═════ Data for the task
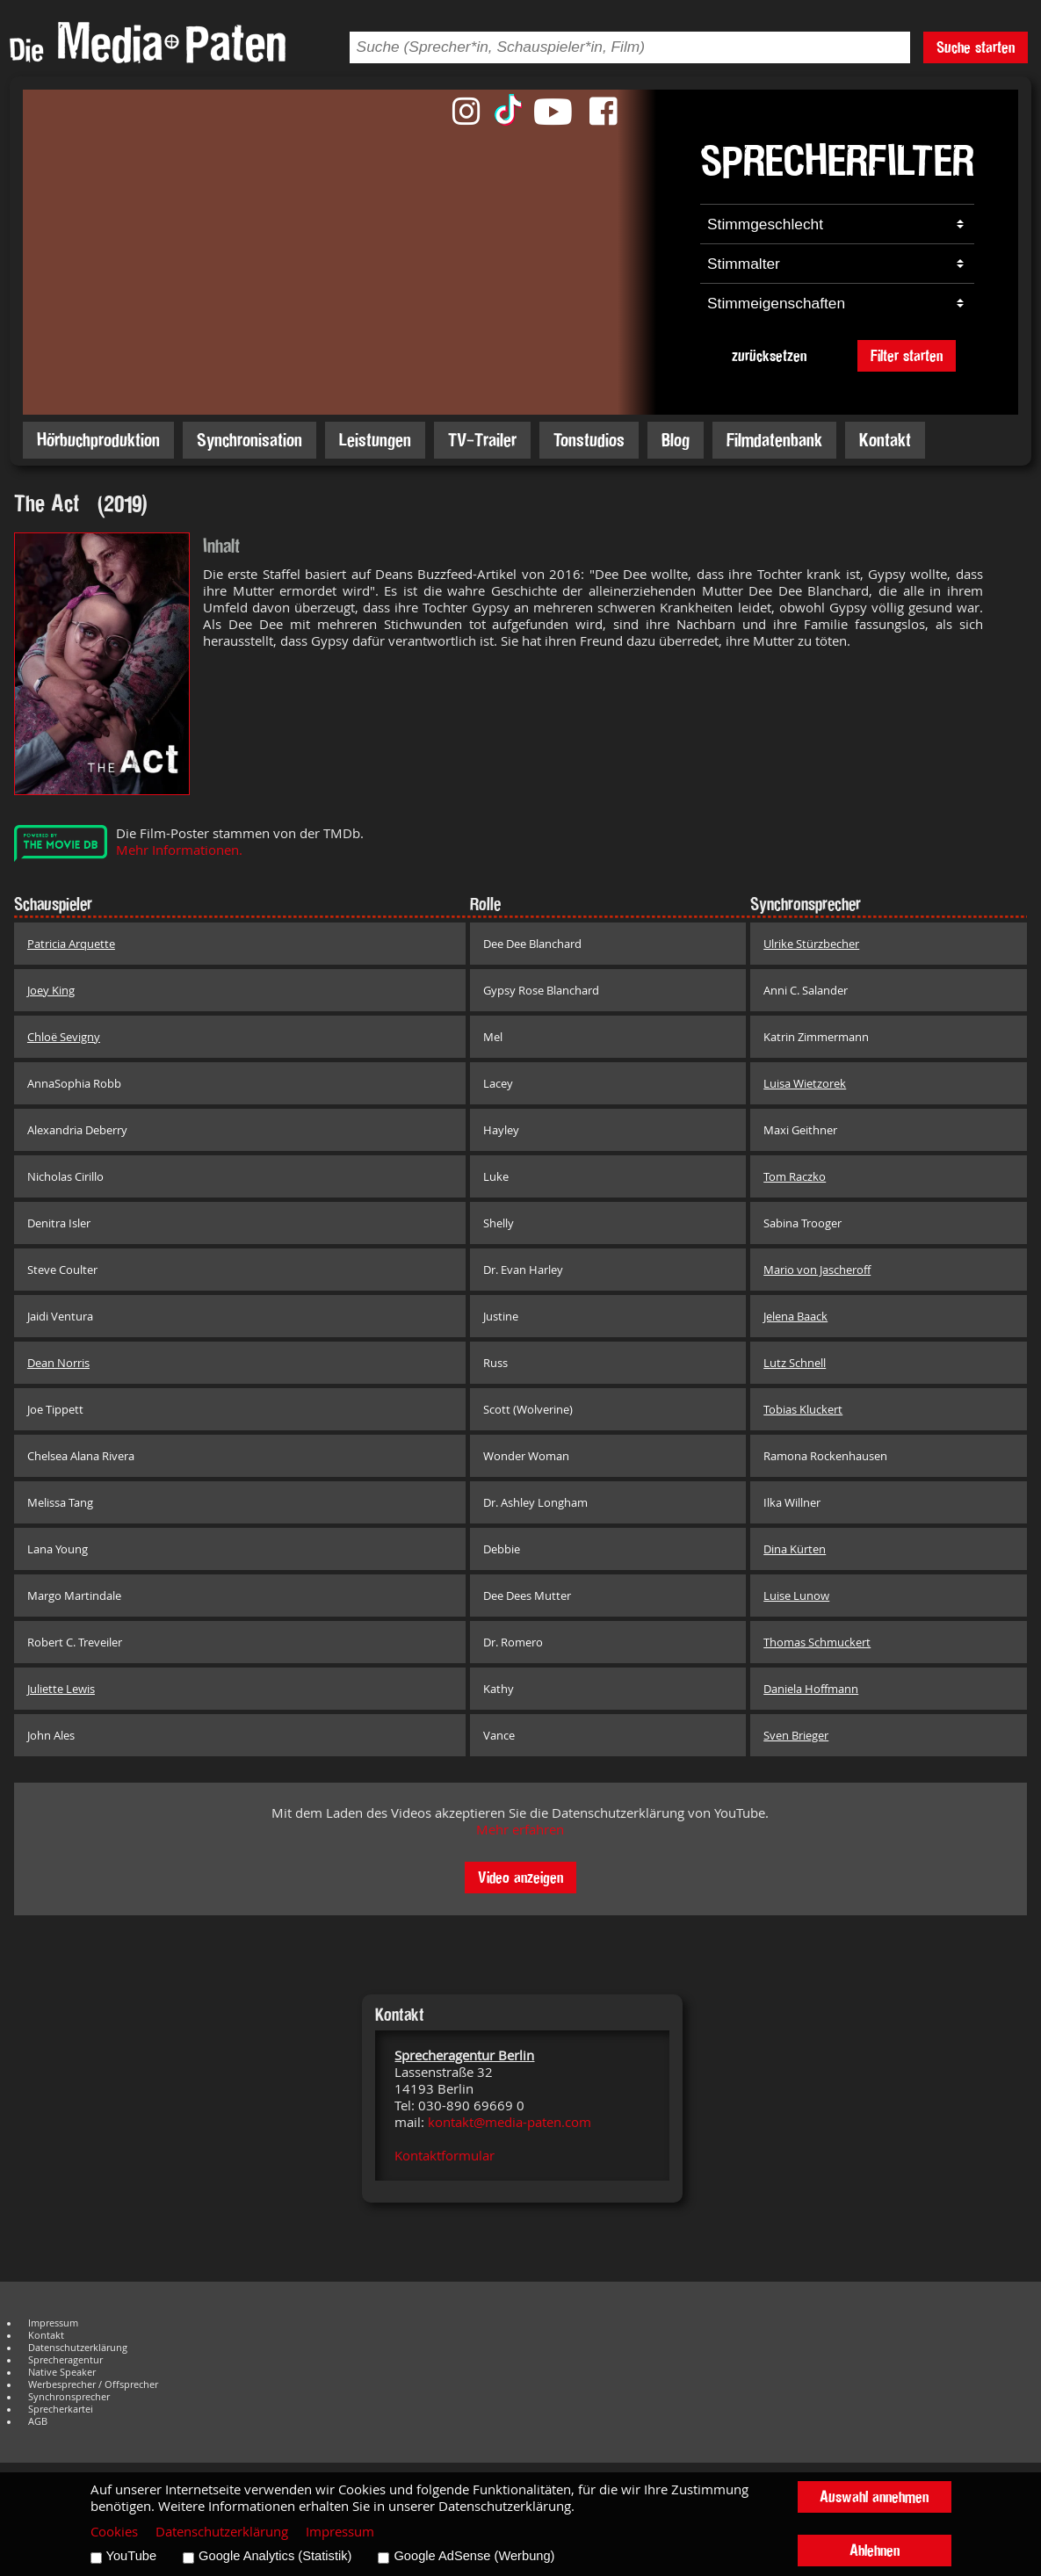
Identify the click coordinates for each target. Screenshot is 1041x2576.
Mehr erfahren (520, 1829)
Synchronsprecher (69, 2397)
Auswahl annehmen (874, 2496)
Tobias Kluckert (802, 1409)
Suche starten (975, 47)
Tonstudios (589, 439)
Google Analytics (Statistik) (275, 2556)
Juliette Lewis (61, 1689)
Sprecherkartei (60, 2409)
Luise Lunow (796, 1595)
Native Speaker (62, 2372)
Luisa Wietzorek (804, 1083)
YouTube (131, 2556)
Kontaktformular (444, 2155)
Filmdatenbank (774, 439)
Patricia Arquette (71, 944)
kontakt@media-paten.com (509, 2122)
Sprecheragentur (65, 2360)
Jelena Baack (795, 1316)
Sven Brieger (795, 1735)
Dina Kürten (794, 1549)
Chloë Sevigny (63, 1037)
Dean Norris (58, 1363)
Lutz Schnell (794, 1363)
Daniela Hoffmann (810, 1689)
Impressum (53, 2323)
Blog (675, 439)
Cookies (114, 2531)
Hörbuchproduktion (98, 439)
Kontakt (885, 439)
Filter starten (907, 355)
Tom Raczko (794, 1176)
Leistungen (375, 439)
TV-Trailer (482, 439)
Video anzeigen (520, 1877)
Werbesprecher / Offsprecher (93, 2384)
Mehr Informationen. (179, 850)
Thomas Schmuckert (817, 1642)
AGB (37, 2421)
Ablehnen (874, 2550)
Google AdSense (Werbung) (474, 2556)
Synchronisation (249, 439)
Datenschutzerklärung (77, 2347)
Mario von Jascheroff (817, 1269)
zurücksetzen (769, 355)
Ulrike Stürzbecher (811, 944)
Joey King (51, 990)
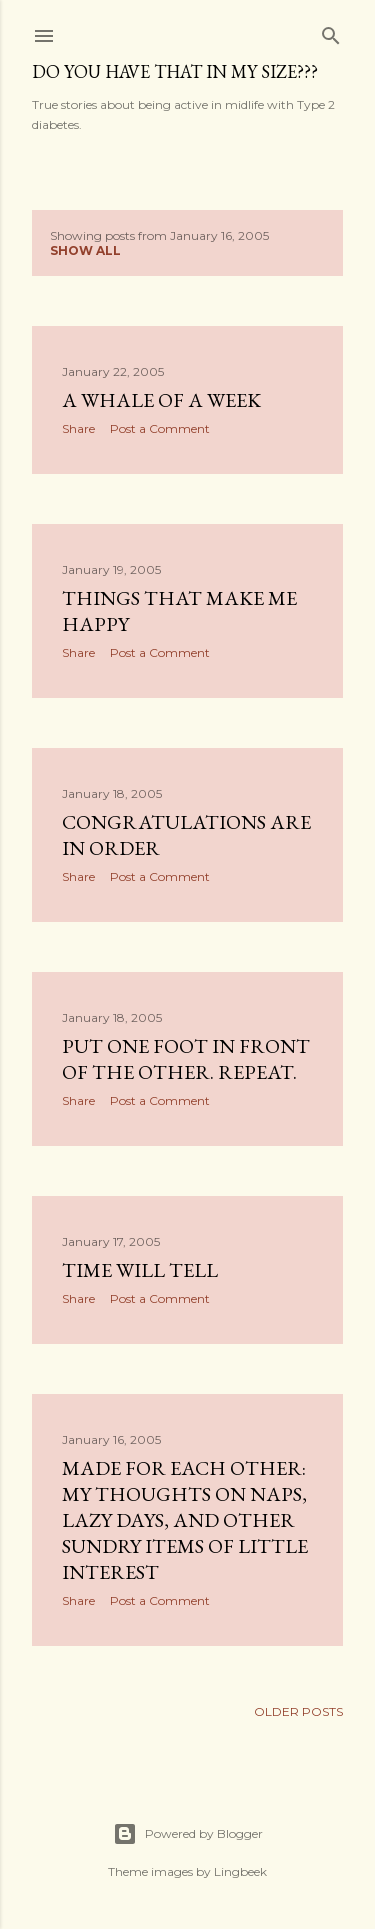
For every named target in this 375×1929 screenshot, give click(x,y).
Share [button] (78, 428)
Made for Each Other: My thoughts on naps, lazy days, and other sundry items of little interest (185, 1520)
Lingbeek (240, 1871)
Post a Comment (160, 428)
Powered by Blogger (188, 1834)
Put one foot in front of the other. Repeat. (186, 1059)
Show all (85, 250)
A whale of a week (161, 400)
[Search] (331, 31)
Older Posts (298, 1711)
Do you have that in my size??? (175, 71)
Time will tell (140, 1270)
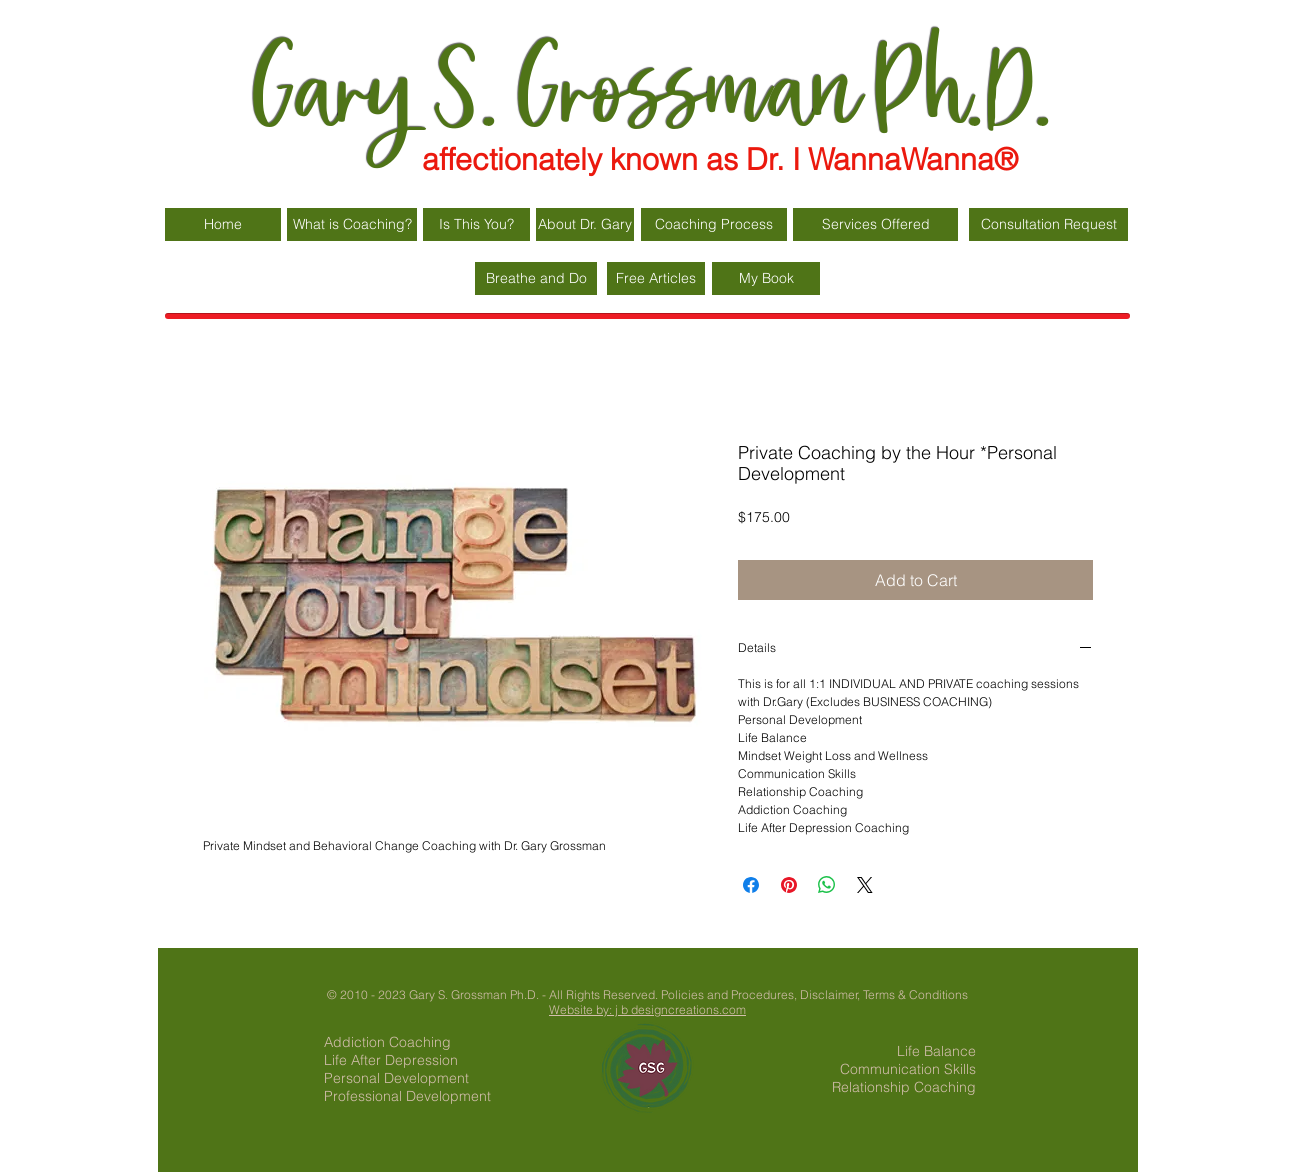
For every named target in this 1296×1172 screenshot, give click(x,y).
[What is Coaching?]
══════════
Beginning with the line that contains "Older Posts (298, 1711)" in the data above, please copy each line exactly until the last line, both ends included, skipping any pictures.

Older Posts (298, 1711)
Do you have that in my size??? (175, 71)
Time will tell (140, 1270)
For every named target in this 1296×1172 screenshot, give click(x,y).
[What is Coaching?]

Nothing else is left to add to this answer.